Whenever you come, treat the Urla wine route as a slow day, not a checklist. The point is to linger over two good lunches-worth of wine in the hills, not to collect ten logos. Sort the driver, book ahead, and lead with the native grapes.

Frequently asked questions

How many wineries are on the Urla wine route?

The Urla Bag Yolu association has 10 member wineries: Urla Sarapcilik, USCA, Urlice, MMG, Cakir, HUS, Mozaik, Perdix, Ikidenizarasi and Statera. A couple of respected neighbours, like biodynamic Ayda Baglari, sit just off the official list. You cannot visit all ten in a day, and you should not try. Two or three done slowly beats a rushed five.

Do you need a reservation to visit Urla wineries?

Yes, for almost all of them. The small boutiques such as Mozaik run by appointment only, and even the larger tasting rooms want you to book ahead on summer weekends. Call or message a day or two out, confirm they are open that afternoon, and check the exact pin, because Google Maps sends people down the wrong farm road often.

Can you do the Urla wine route without a car?

Not easily on your own, and you should not drive yourself between tastings anyway. There is no useful public transport to the rural wineries. The honest options are a rental car with a non-drinking driver, a private driver hired for the day, or a small-group wine tour that handles the route and the pours. We prefer a driver so nobody has to stay sober by default.
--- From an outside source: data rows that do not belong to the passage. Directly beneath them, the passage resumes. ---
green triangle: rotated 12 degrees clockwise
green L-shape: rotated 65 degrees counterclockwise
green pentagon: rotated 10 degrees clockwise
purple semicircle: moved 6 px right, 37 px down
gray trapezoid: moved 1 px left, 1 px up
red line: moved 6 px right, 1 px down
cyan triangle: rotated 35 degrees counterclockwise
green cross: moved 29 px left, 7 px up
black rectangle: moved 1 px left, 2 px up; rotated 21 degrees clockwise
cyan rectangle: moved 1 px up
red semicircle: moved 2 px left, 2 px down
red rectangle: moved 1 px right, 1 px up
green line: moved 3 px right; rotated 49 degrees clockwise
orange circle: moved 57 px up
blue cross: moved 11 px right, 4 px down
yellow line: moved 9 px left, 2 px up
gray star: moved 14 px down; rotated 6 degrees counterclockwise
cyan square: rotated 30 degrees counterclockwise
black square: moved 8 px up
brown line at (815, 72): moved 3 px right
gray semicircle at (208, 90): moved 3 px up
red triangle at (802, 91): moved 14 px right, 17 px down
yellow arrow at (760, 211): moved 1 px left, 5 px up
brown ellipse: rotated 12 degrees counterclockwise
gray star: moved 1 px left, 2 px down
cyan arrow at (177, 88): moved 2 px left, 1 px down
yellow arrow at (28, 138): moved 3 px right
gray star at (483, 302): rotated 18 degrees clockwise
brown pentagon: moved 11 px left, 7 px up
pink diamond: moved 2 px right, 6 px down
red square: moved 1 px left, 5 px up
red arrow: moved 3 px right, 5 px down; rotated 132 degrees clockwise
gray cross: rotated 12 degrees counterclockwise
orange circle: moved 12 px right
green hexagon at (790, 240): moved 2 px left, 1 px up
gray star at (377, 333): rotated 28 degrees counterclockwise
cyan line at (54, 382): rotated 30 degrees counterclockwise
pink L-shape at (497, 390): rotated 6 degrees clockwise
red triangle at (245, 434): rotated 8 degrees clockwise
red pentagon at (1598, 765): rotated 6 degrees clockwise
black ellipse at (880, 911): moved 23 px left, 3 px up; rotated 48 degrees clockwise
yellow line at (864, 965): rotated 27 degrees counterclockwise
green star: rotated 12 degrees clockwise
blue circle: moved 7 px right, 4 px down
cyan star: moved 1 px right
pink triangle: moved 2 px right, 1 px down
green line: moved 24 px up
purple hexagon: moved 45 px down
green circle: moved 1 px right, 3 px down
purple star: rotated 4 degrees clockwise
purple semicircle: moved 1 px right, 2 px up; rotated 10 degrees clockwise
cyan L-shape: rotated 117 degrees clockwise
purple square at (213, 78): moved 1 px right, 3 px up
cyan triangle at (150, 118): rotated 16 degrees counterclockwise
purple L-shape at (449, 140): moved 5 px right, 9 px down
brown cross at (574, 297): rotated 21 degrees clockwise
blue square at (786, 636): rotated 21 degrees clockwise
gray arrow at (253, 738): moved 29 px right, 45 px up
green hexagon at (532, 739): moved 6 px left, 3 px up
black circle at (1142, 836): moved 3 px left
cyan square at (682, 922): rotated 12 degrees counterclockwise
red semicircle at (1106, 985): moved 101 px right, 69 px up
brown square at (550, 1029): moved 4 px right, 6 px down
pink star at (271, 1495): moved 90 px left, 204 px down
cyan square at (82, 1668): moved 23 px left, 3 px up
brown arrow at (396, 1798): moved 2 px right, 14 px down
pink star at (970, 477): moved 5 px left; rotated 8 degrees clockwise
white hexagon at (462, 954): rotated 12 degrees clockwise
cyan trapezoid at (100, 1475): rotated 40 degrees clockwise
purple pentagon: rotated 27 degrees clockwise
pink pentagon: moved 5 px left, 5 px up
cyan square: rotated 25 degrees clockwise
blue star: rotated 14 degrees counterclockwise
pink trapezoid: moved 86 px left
How far is Urla from Alacati?

About 43 km, or roughly 27 to 30 minutes by car on the main road back toward Izmir. That makes it one of the easier day trips from Alacati, closer than the airport. The wineries themselves cluster around Kuscular village and sit within 15 minutes of each other, so once you arrive the driving is short.

Is Turkish wine any good?

The good bottles are genuinely good, and Urla is where to find out. The reason to come is the native grapes: Urla Karasi, an indigenous red brought back from near extinction, and Bornova Misketi, an aromatic white. Both taste of this specific place in a way the international Cabernet and Merlot plantings here do not. Prices below retail at the cellar help too.